Texting (sending/receiving SMS) has become mainstream in Nigeria.
Texting (sending/receiving SMS) has become mainstream in Nigeria.

In June 2005, Mobile Africa published an article in which Mr. Tayo Ajakaye raised issues (and some very valid ones too) about the quality of value added services being provided by GSM network operators (see: Value Added Services: Who Uses Them?

I followed that article with a rejoinder, RE: Value Added Services: Who Uses Them?, in which I faulted Mr. Ajakaiye’s argument, though I agreed with him that quality of service needed (and gasp – still needs) improvement.

Who uses value added services? Let’s look at two popular ones: Mobile Internet and SMS.

Mobile Internet
Let’s take WAP (mobile internet): Opera’s State of the Mobile Web report for 2008 says that Nigeria was the 2nd fastest growing mobile internet community in the period under review (with 1854% growth), and is currently globally number 12 on the mobile internet usage scale.
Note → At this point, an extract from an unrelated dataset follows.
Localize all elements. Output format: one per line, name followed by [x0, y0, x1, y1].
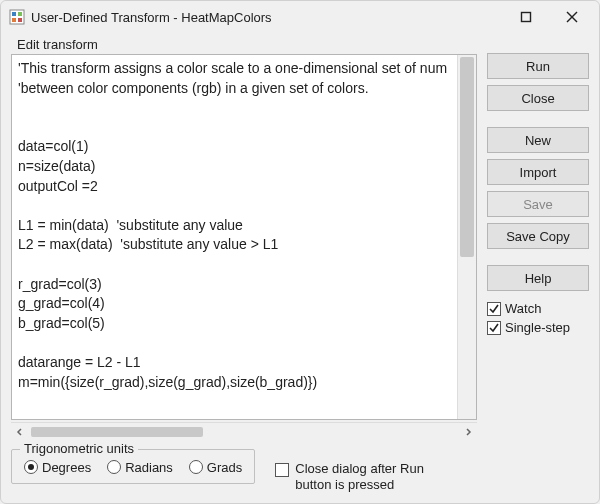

An incredibly large number of Nigerians must be using value added services. As far back as 2006, the BBC had reported that in July of that year, 61% of its international traffic from mobile devices (a whopping 13.2 million page views in one month alone) was from Nigeria.

SMS
Let’s not go there. The SMS market is so rich today that there’s no point flogging the statistics. TV reality shows run interactive SMS campaigns, businesses and non-profit organisations use SMS notifications to reach their target audiences, and there are already interactive SMS applications deployed for instance in banking, financial, and web hosting services.

An incredibly huge amount of Nigerians have been using value added services for years.

Are these services perfect yet? Dream on. It is a long road ahead, but warts and all, value added services by GSM (and CDMA) operators have made a huge difference in the Nigeria before GSM and Nigeria after GSM.

Mobile value added services are here to stay.

5 Comments

  1. Mobile web and SMS have become so popular that I am not sure they should be tagged “value added services” anymore. A cellular network that does not offer mobile web is only half-a-network and not exploiting its full potential.

  2. Dave, its along the same line of argument that most of what we call mobile phones today have evolved so much that they should not be tagged as “phones” any longer. As true as that is, and as much as I agreee with the notion for a change in nomenclature, unfortunately, the industry still classifies them as phones.

    Same way the industry still classifies mobile internet and SMS as value added services. But – back to the point – yes, your comment does buttresses how prevalent the use of these services have become.

    Honestly, and to push the facts further, I wonder why these network operators are still called telephone companies. Many of them are more of ISPs than telephone companies, you know 🙂

    Cheers, mate!

  3. To call them ISP is to imply that they offer good Internet connectivity service. Do you remember our conversation in your office? 🙄 Good.

    Let’s leave them to do what they do best, for now and that is to offer voice telephony. When their Internet offering gets better, then we can consider tagging them “communications solutions provider”.

    Do not forget that many of them have universal licenses that allow them to dabble into anything to do with communications.

  4. Hello,

    In fact, I think you need to review the question of not just the quality of service but the presence of the service.

    I have had too many instances from friends and relations in Nigeria who have send SMS texts from Nigeria and they have all ended up in the ether somewhere, but someone has charged for the service.

    I do not know if this is netowrk specific or a general issue, it might well be the internation SMS component if local services work but for at least half a year I can say I have not been able to receive SMS texts from Nigeria and there doesn’t seem to be a way of seeking redress for a service that does not deliver.

    I hope there can be some discovery process as to why this is the case.